Out of the mouths of babes and infants you have founded a bulwark because of your foes, to silence the enemy and the avenger.

When I look at your heavens, the work of your fingers, the moon and the stars that you have established; what are human beings that you are mindful of them, mortals that you care for them? Yet you have made them a little lower than God and crowned them with glory and honor.

You have given them dominion over the works of your hands; you have put all things under their feet, all sheep and oxen and also the beasts of the field, the birds of the air and the fish of the sea, whatever passes along the paths of the seas.

O Lord, our Sovereign, how majestic is your name in all the earth!” (NRSV)

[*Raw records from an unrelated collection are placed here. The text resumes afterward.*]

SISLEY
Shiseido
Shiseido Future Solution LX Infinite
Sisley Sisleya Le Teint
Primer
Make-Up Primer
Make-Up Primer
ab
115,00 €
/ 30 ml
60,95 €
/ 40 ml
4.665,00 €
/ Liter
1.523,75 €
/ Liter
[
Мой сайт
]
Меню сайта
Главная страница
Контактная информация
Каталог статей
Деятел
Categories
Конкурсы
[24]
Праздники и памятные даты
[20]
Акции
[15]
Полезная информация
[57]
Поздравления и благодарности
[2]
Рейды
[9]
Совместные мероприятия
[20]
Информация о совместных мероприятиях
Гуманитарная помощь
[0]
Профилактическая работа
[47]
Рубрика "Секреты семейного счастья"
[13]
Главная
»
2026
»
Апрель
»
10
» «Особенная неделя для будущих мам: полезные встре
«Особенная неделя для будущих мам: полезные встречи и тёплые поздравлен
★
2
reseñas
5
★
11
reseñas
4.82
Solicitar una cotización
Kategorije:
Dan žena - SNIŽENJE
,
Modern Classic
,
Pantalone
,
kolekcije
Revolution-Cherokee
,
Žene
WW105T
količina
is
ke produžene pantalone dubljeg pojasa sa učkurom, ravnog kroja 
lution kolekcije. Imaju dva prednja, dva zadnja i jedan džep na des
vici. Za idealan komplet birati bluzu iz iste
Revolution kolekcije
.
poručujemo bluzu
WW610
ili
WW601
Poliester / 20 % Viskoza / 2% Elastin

Hawking’s writings will be (perhaps already are) required reading for any number of our college-age youth. Be sure that before we dispatch them off to university, have them read the Bible. It will introduce them to the God who created all that there is.. . Science will never be able to hoist such a claim.

Perhaps you can read this Psalm together. Talk about the words, the recognition therein and then head out of doors at night. Find a dark spot, preferably on a moon swept night. Acquaint them with the sights and sounds, the smells of an evening out of doors here in our delightful tidal basin of the Northern Neck.

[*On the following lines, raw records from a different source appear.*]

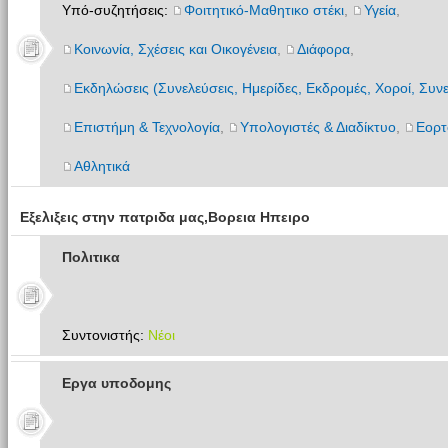
Υπό-συζητήσεις:
Φοιτητικό-Μαθητικο στέκι
,
Υγεία
,
Κοινωνία, Σχέσεις και Οικογένεια
,
Διάφορα
,
Εκδηλώσεις (Συνελεύσεις, Ημερίδες, Εκδρομές, Χοροί, Συνε
Επιστήμη & Τεχνολογία
,
Υπολογιστές & Διαδίκτυο
,
Εορτ
Αθλητικά
Εξελιξεις στην πατριδα μας,Βορεια Ηπειρο
Πολιτικα
Συντονιστής:
Νέοι
Εργα υποδομης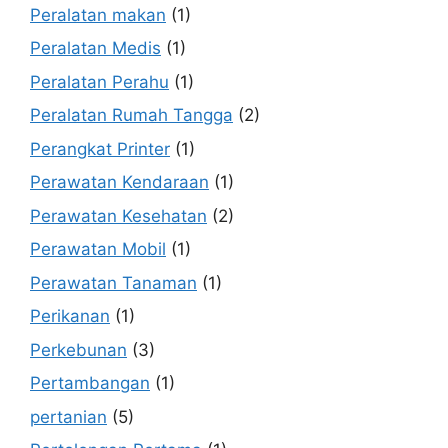
Peralatan makan
(1)
Peralatan Medis
(1)
Peralatan Perahu
(1)
Peralatan Rumah Tangga
(2)
Perangkat Printer
(1)
Perawatan Kendaraan
(1)
Perawatan Kesehatan
(2)
Perawatan Mobil
(1)
Perawatan Tanaman
(1)
Perikanan
(1)
Perkebunan
(3)
Pertambangan
(1)
pertanian
(5)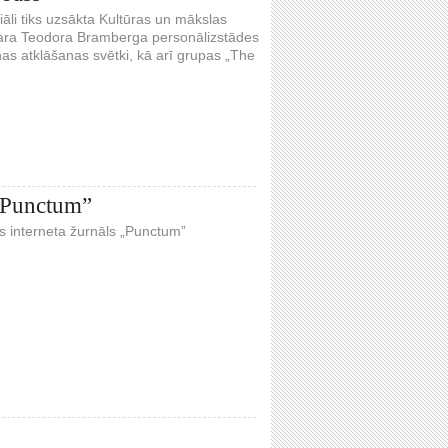
iāli tiks uzsākta Kultūras un mākslas
para Teodora Bramberga personālizstādes
s atklāšanas svētki, kā arī grupas „The
s „Punctum”
tīts interneta žurnāls „Punctum”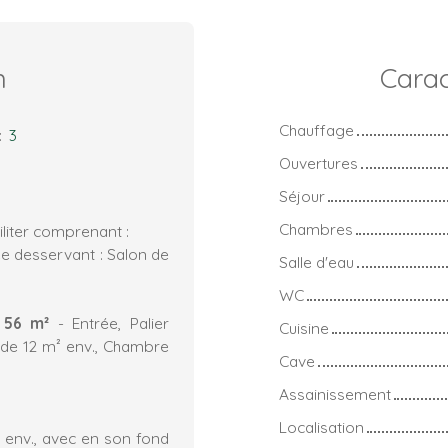
n
Carac
Chauffage
:
3
Ouvertures
Séjour
Chambres
liter comprenant :
ée desservant : Salon de
Salle d'eau
WC
 56 m²
- Entrée, Palier
Cuisine
 de 12 m² env., Chambre
Cave
Assainissement
Localisation
 env., avec en son fond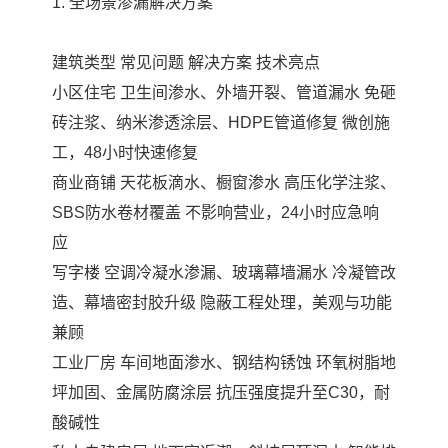
1. 全场景渗漏解决方案
建筑类型 常见问题 解决方案 技术亮点
小区住宅 卫生间渗水、外墙开裂、管道漏水 免砸
砖注浆、纳米渗透涂层、HDPE管道修复 微创施
工，48小时快速修复
商业商铺 天花板滴水、橱窗渗水 高压化学注浆、
SBS防水卷材覆盖 不影响营业，24小时应急响
应
写字楼 空调冷凝水渗漏、玻璃幕墙漏水 冷凝管改
造、幕墙密封胶升级 隐蔽工程处理，美观与功能
兼顾
工业厂房 车间地面渗水、钢结构锈蚀 环氧树脂地
坪加固、金属防腐涂层 抗压强度提升至C30，耐
酸碱性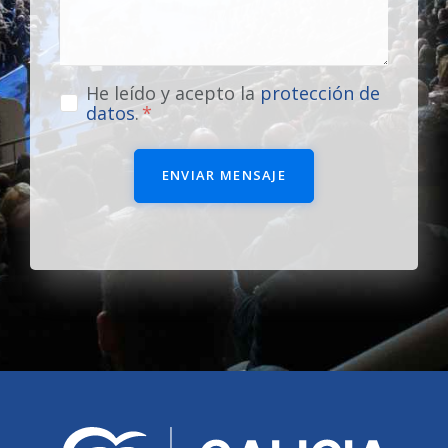
He leído y acepto la
protección de
datos
.
ENVIAR MENSAJE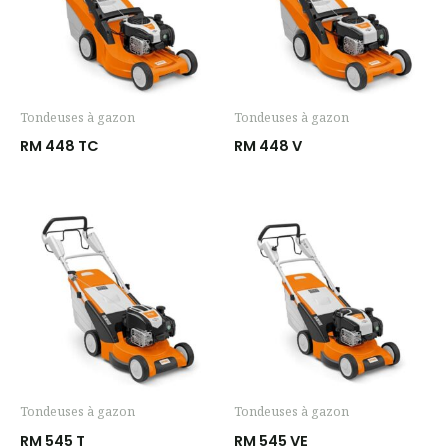
Tondeuses à gazon
Tondeuses à gazon
RM 448 TC
RM 448 V
Tondeuses à gazon
Tondeuses à gazon
RM 545 T
RM 545 VE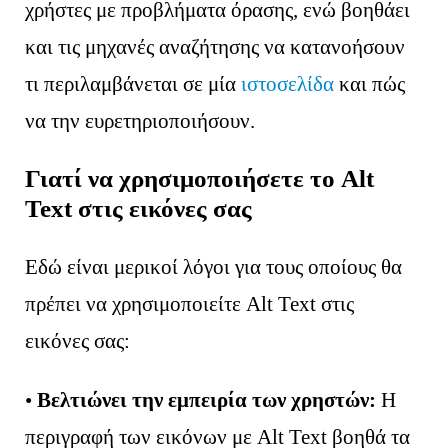
χρήστες με προβλήματα όρασης, ενώ βοηθάει
και τις μηχανές αναζήτησης να κατανοήσουν
τι περιλαμβάνεται σε μία
ιστοσελίδα
και πώς
να την ευρετηριοποιήσουν.
Γιατί να χρησιμοποιήσετε το Alt
Text στις εικόνες σας
Εδώ είναι μερικοί λόγοι για τους οποίους θα
πρέπει να χρησιμοποιείτε Alt Text στις
εικόνες σας:
•
Βελτιώνει την εμπειρία των χρηστών:
Η
περιγραφή των εικόνων με Alt Text βοηθά τα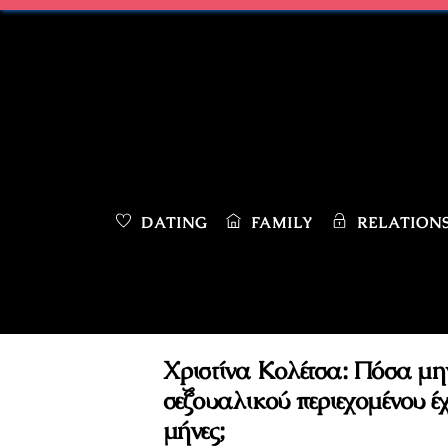
Skip
to
content
DATING
FAMILY
RELATIONS
Χριστίνα Κολέτσα: Πόσα μ
σεξουαλικού περιεχομένου έχε
μήνες;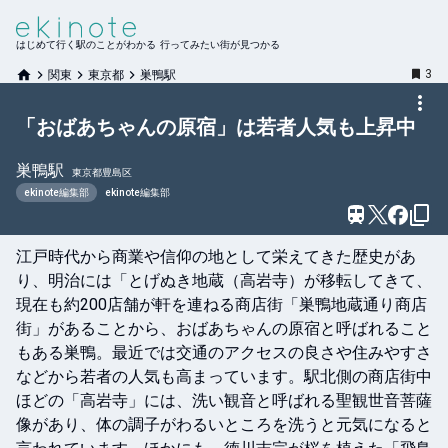
はじめて行く駅のことがわかる 行ってみたい街が見つかる
3
関東
東京都
巣鴨駅
「おばあちゃんの原宿」は若者人気も上昇中
巣鴨
駅
東京都豊島区
ekinote編集部
ekinote編集部
江戸時代から商業や信仰の地として栄えてきた歴史があ
り、明治には「とげぬき地蔵（高岩寺）が移転してきて、
現在も約200店舗が軒を連ねる商店街「巣鴨地蔵通り商店
街」があることから、おばあちゃんの原宿と呼ばれること
もある巣鴨。最近では交通のアクセスの良さや住みやすさ
などから若者の人気も高まっています。駅北側の商店街中
ほどの「高岩寺」には、洗い観音と呼ばれる聖観世音菩薩
像があり、体の調子がわるいところを洗うと元気になると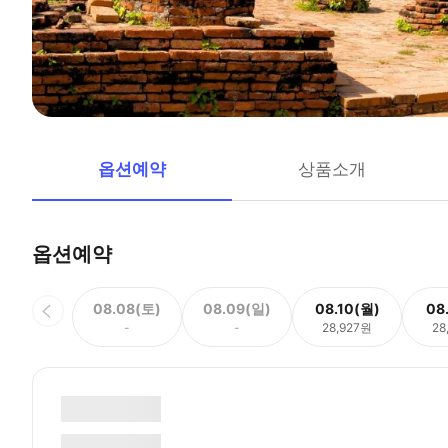
옵션예약
상품소개
옵션예약
08.08(토)
08.09(일)
08.10(월)
08
-
-
28,927원
28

Perhaps this Psalm was to be sung. Like most of the others it was also memorized by the faithful for use in corporate worship. “The sense of God’s presence of what the psalmist is so profoundly conscious in his own spiritual life is that which gives its glory and its meaning to the natural world. Nature is full of God; nature is the theatre of his glory. All admiration of nature in a rightly tuned heart is a confession of that glory. To the psalmist, then, a poem about nature is a God appreciation poem. For all who would honor the Lord God of heaven, every university natural science course should be the same, a God appreciation course,” Woodrow Michael Kroll.

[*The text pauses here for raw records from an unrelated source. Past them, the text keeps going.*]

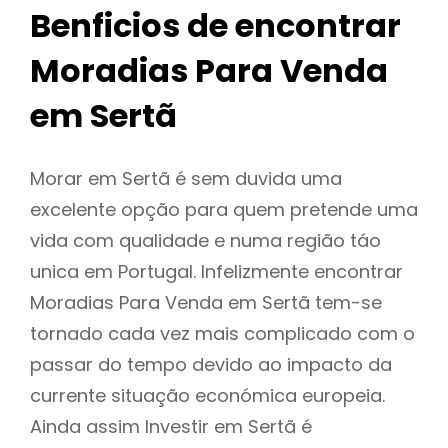
Benficios de encontrar
Moradias Para Venda
em Sertã
Morar em Sertã é sem duvida uma
excelente opção para quem pretende uma
vida com qualidade e numa região táo
unica em Portugal. Infelizmente encontrar
Moradias Para Venda em Sertã tem-se
tornado cada vez mais complicado com o
passar do tempo devido ao impacto da
currente situação económica europeia.
Ainda assim Investir em Sertã é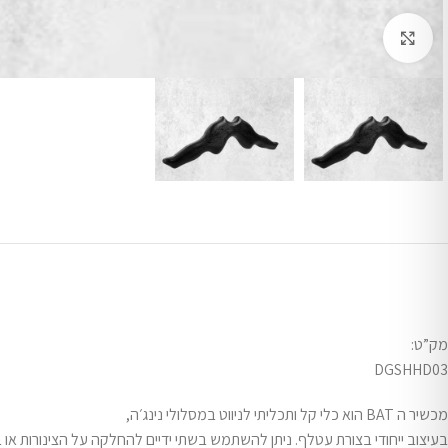
Click to enlarge
מק”ט:
DGSHHD03
מכשיר ה BAT הוא כלי קל ותכליתי לניווט במסלולי נינג׳ה,
בעיצוב ייחודי בצורת עטלף. ניתן להשתמש בשתי ידיים להחלקה על הצינורות או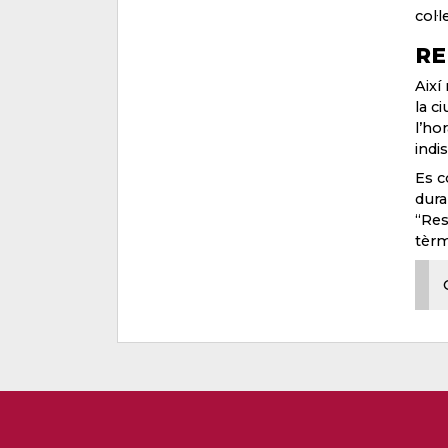
col·
RE
Així
la c
l’ho
indi
Es c
dura
“Res
tèrm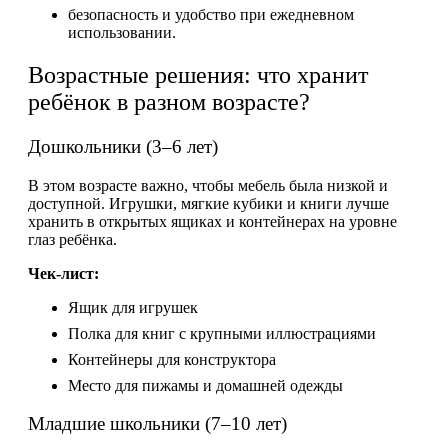
безопасность и удобство при ежедневном
использовании.
Возрастные решения: что хранит
ребёнок в разном возрасте?
Дошкольники (3–6 лет)
В этом возрасте важно, чтобы мебель была низкой и
доступной. Игрушки, мягкие кубики и книги лучше
хранить в открытых ящиках и контейнерах на уровне
глаз ребёнка.
Чек-лист:
Ящик для игрушек
Полка для книг с крупными иллюстрациями
Контейнеры для конструктора
Место для пижамы и домашней одежды
Младшие школьники (7–10 лет)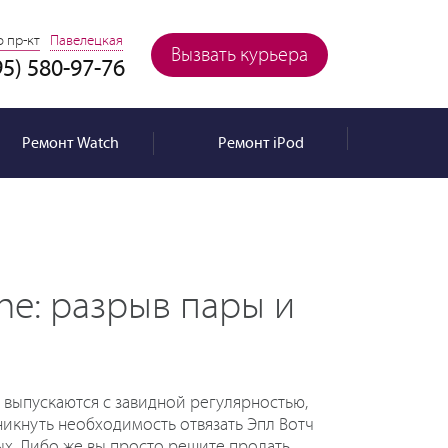
 пр-кт
Павелецкая
Вызвать курьера
95) 580-97-76
Ремонт
Watch
Ремонт
iPod
one: разрыв пары и
 выпускаются с завидной регулярностью,
никнуть необходимость отвязать Эпл Вотч
х. Либо же вы просто решите продать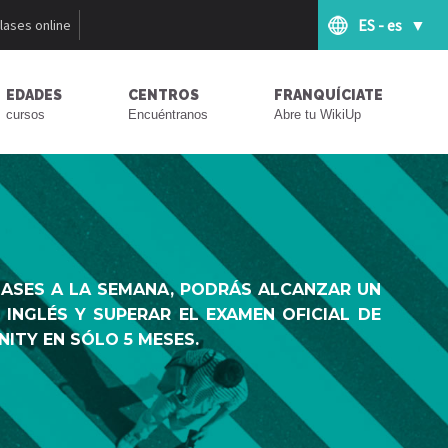
ES - es
lases online
EDADES
CENTROS
FRANQUÍCIATE
cursos
Encuéntranos
Abre tu WikiUp
LASES A LA SEMANA, PODRÁS ALCANZAR UN
E INGLÉS Y SUPERAR EL EXAMEN OFICIAL DE
NITY EN SÓLO 5 MESES.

Let’s review an outline of Psalm 8:1-2. The Excellence of God’s name. God’s name, indicating his person and character, is far worthier of praise, than even his heavenly creation.

“From the mouths of babes” indicates the innocence of praising God. In Matthew 21:16 Jesus makes a historical reference for praising the name of God. Young David (the Psalmist) makes reference to himself as a youth when he received the strength to still the avenger (1 Samuel 17).

Verses 3-8. The shepherd psalmist pondered the heavens. Keeping a watchful eye on one’s flock at night gives one time to consider what’s above. David notes the vastness of the sky, the uniqueness of the sun, the moon and the twinkle of stars. Some of our youth have never been long out-of-doors at dark of night. Have them to look up, to listen, to count; to observe from horizon to horizon (North, South, East and West). David pondered who we are in relationship to a God who spans the sky the sea, all of creation, yet still trifles with us (mere mortals). It is a “wow” moment!

God’s graciousness to us, the best of his creation, identifies the human race as preeminent of all of his creation. Share with our youth just how precious they are to you. Tell them how you have dreams and hopes for their tomorrows. Tell them how proud you will be to leave this earth in their hands when God calls you beyond the vastness of the sky.

Share with your audience how important it is that they assume responsibility for nature. Talk about how that you expect them to care for the things of God’s creation long after we’re all gone from this earthly scene. Let them know how warm and comforting it will be for them to take their children out of doors and show them the vastness of God and how granddad, how grandmother, mom and or dad, went “once upon a time with them.”

Verse nine sums it all up. God’s graciousness toward us is worthy of our continual praise.

Professor Stephen Hawking gave me new fuel with which to apologize to my God.

Only God could have so wondrously made us. I owe him my praise, my abiding gratitude, my eternal salvation.

Make no mistake about: God is necessary in my life.